Most influential, aside from the many exhibitions of others’ work she organised, were Wilson’s portfolio reviews available to any photographer at a modest price, modelled on those she saw at Houston FotoFest, all conducted by professionals at significant venues, like editorial and advertising photographer Colin Gray at Glasgow’s Street Level Gallery; Head of Art Buying at DDB advertising agency in Paris Elaine Harris; Professor Paul Hill FRPS, MBE, Birmingham; artistic director of Photo ’98 Anne McNeill in Huddersfield; Canadian artist Evergon at Zone Gallery in Newcastle upon Tyne; photographers Fay Godwin and David Noble in Bedfordshire; documentary photographer Judah Passow from Leicester’s Picture House; British Journal of Photography editor Reuel Golden; and Exhibitions Officer Carol Sartain and Secretary General Barry Lane of the RPS in Bath.
Most important to Wilson was the encouragement that the reviews gave to women, the young, and members of diverse ethnic groups who were entering the industry in greater numbers.
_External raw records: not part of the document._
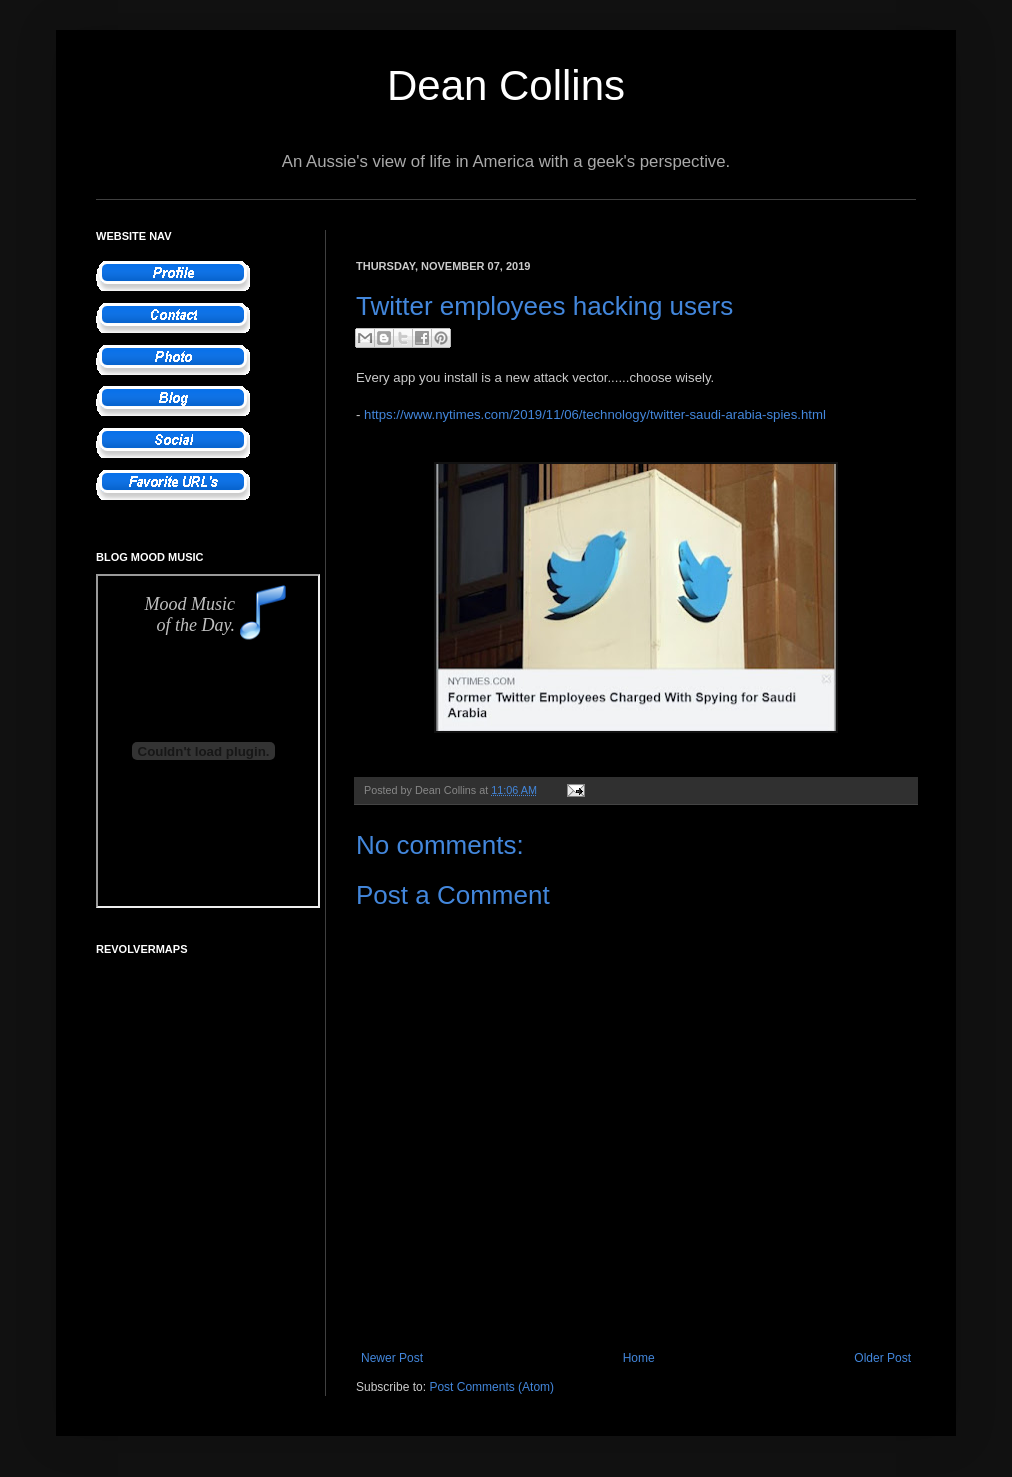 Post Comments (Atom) (491, 1387)
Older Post (882, 1358)
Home (639, 1358)
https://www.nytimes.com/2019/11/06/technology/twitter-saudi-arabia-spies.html (595, 414)
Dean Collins (506, 85)
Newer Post (392, 1358) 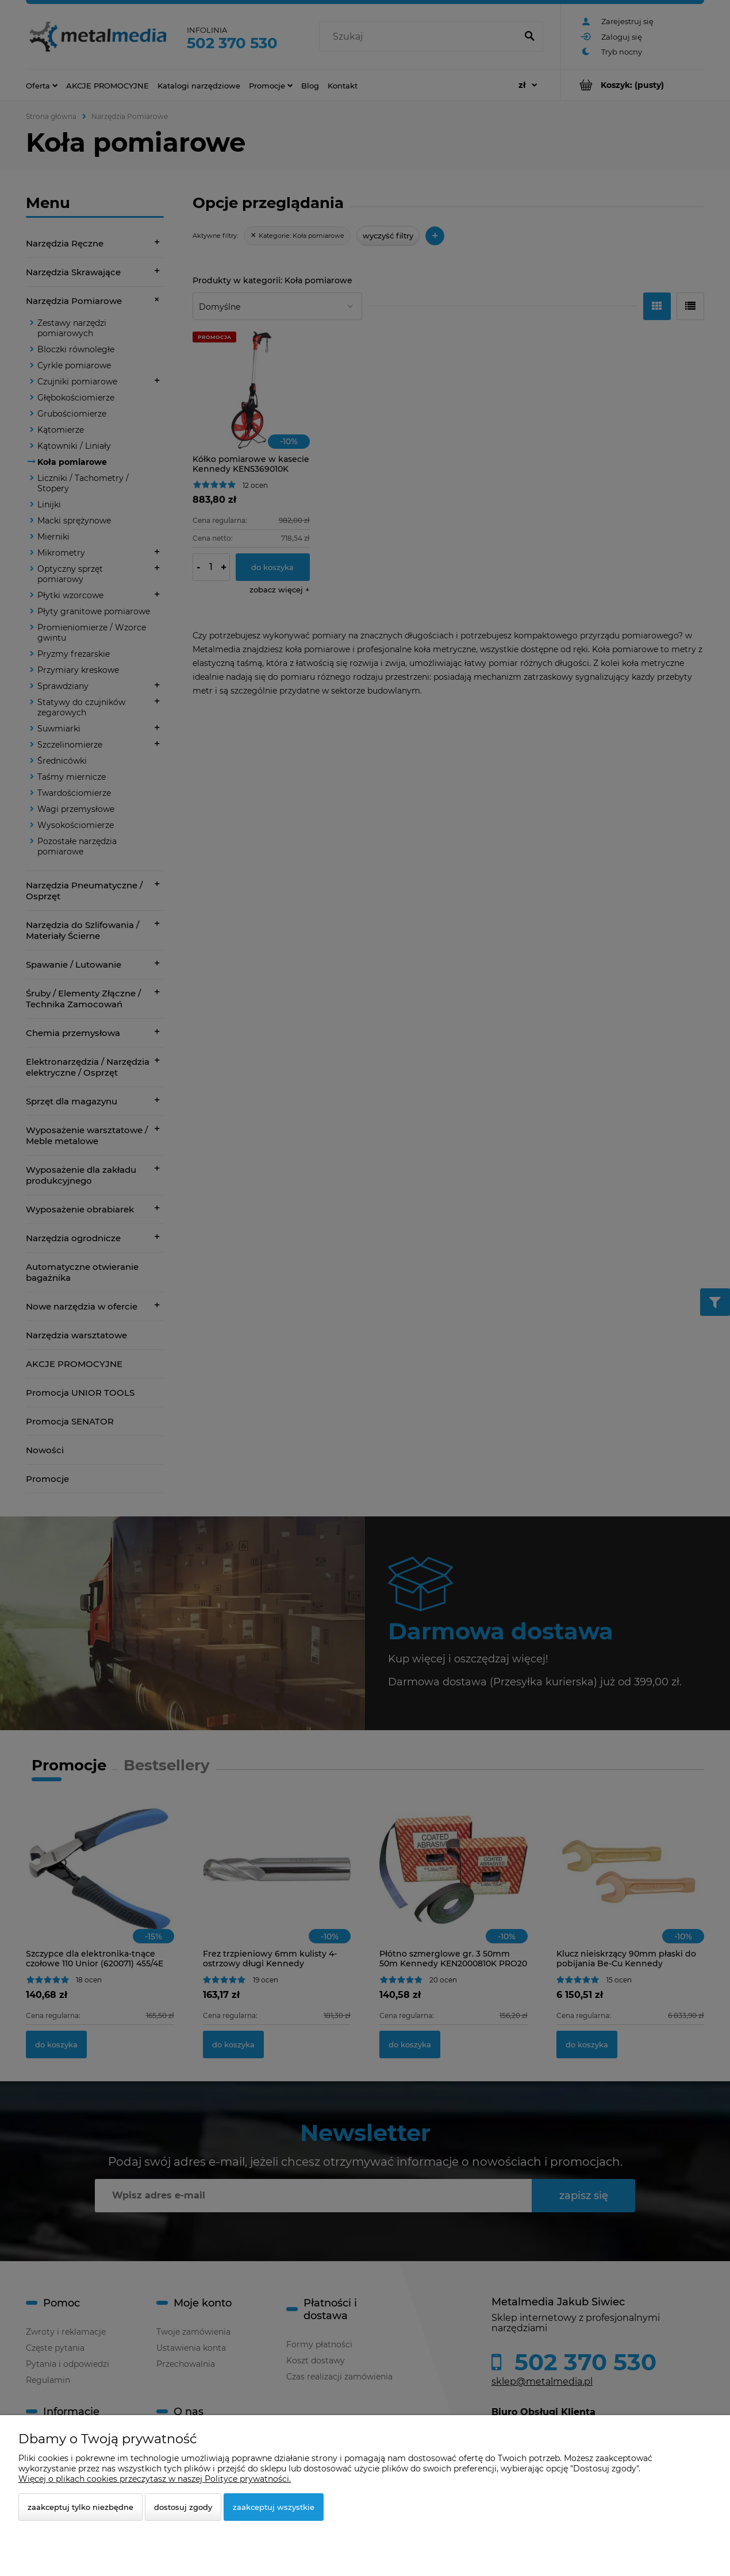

Tragedy befell her after Rhubarb-Rhubarb’s folio reviews and exhibition in Birmingham from 30 July to 2 August 2009 that attracted 130,000 visitors, but coincided with the recession, so that when she returned after a hip operation, funding cuts were taking effect. Becoming severely depressed she took seriously ill, was unable to work and the threat of losing her house to afford treatment hung over her. Despite a successful crowd-funding campaign on her behalf she died on Thursday 6 November 2014.
Rhonda Wilson is remembered for her generosity in helping other photographers realise their dreams. Despite her remarkable life, it has required much research to join its threads for the Wikipedia profile I have been writing on her, and none of her own photography is anywhere available to see.